Avant-propos
1. Deux hommes se font face, dans la lumière du petit matin. Ils sont proches, se parlent, partagent un même espace. L’un est un prisonnier, peut-être enchaîné, l’autre un juge enquêteur.
La scène est comme en suspens ; l’atmosphère est tendue, électrique – tout peut encore arriver. Le rapport de forces est déséquilibré et écrasant : on comprend que la situation peut dégénérer en un rien de temps, la violence exploser d’un moment à l’autre ; et c’est effectivement ce qui va se produire. Ce n’est pas un dialogue. C’est un interrogatoire.
Pourtant, à la seconde où il a rencontré le prévenu, celui qui semble être aux commandes a basculé dans une irrémédiable infériorité, qui l’écrase (à nos yeux) par rapport à la puissance invisible de celui qui est devant lui, désarmé et seul.
Si bouleversante soit-elle, cette inversion des rôles ne transparaît pourtant pas. Elle est pour ainsi dire refreinée, occultée, et sa révélation différée. C’est comme si ses effets avaient lieu dans une autre dimension, encore lointaine, quoique déjà essentielle ; et, de fait, ce sera uniquement en la rappelant à notre attention que nous pourrons clarifier, en temps voulu, le tournant crucial qui devait marquer cette confrontation. Pour l’heure, les conditions qui maintiennent les deux personnages dans leur jeu de dupes ne sont pas remises en cause. Le tableau demeure dramatique et le contraste vibrant. Ce n’est pas de la fiction : une vie est réellement en jeu. Et c’est précisément la scission entre ces deux opposés – ce qui apparaît et ce qui se cache – qui lui confère son pathos si particulier.
Au centre de la scène, on ne perçoit que le pouvoir incontesté de celui qui mène l’enquête, même si nous savons que cette domination est en réalité partielle, incomplète. Elle n’existe qu’en fonction d’un renversement total, qui transformera le perdant en vainqueur.
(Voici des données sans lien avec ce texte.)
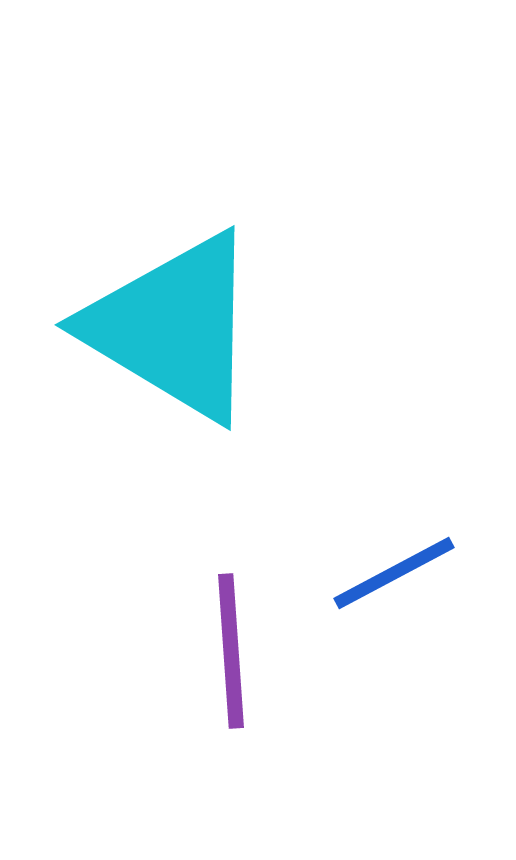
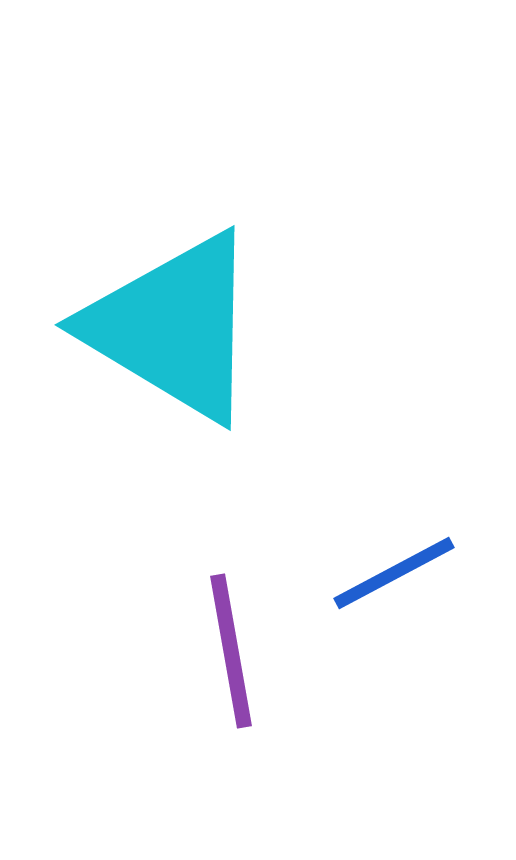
purple line: rotated 6 degrees counterclockwise
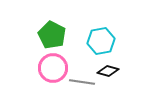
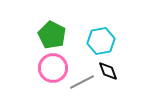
black diamond: rotated 55 degrees clockwise
gray line: rotated 35 degrees counterclockwise
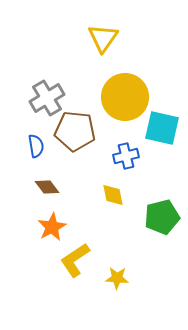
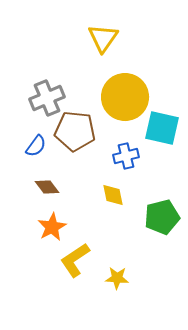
gray cross: rotated 8 degrees clockwise
blue semicircle: rotated 45 degrees clockwise
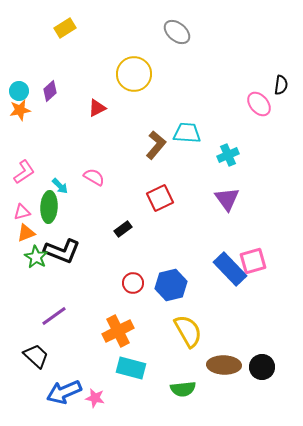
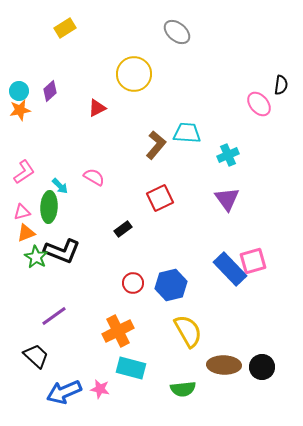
pink star: moved 5 px right, 9 px up
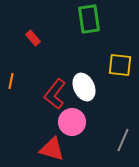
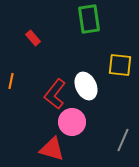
white ellipse: moved 2 px right, 1 px up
En acceptant jusqu’au bout ce qui l’attend, ce dernier se prépare une apothéose absolue.
Considérons la position du juge.
On peut être amené, parfois, à jouer un rôle bien au-dessus de ses moyens : et cela par le plus grand des hasards, sans l’avoir voulu, ou tout du moins sans s’en rendre compte.
D’ordinaire, ce décalage est rare : ce qui nous arrive, du fait même que nous l’avons envisagé ou voulu, est presque toujours à notre portée. Un principe de cohérence inflexible régit habituellement la mécanique de nos existences, à quelque échelle dussent-elles se dérouler.
Mais lorsque l’unité de mesure en vient à se briser, il en résulte des conséquences aux effets dévastateurs, surtout si les événements se précipitent et que tout se joue en l’espace de quelques heures. Le déséquilibre créé peut soit exalter celui qui le subit, le propulsant dans un nouvel ordre de grandeur, soit le détruire, soit le faire tout simplement tomber dans le ridicule. En somme, il peut être à l’origine de l’épopée, de la tragédie ou de la comédie, éventuellement mêlées, selon les circonstances ou les différentes inclinations des protagonistes.